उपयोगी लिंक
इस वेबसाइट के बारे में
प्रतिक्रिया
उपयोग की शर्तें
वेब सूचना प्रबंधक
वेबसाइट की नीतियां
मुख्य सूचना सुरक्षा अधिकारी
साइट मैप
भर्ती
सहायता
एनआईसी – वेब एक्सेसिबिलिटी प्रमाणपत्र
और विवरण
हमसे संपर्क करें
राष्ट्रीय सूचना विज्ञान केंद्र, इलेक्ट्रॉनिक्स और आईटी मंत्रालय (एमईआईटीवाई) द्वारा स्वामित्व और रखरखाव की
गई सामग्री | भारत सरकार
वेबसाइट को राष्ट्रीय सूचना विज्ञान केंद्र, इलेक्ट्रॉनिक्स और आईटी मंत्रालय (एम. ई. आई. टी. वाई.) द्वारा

+ + + + + + +

(EXERCISE):
Send back exactly the lines of the listing above starting at the one with "एनआईसी – वेब एक्सेसिबिलिटी प्रमाणपत्र" and ending at the one with "गई सामग्री | भारत सरकार", inclusive, and no others.

(SOLUTION):
एनआईसी – वेब एक्सेसिबिलिटी प्रमाणपत्र
और विवरण
हमसे संपर्क करें
राष्ट्रीय सूचना विज्ञान केंद्र, इलेक्ट्रॉनिक्स और आईटी मंत्रालय (एमईआईटीवाई) द्वारा स्वामित्व और रखरखाव की
गई सामग्री | भारत सरकार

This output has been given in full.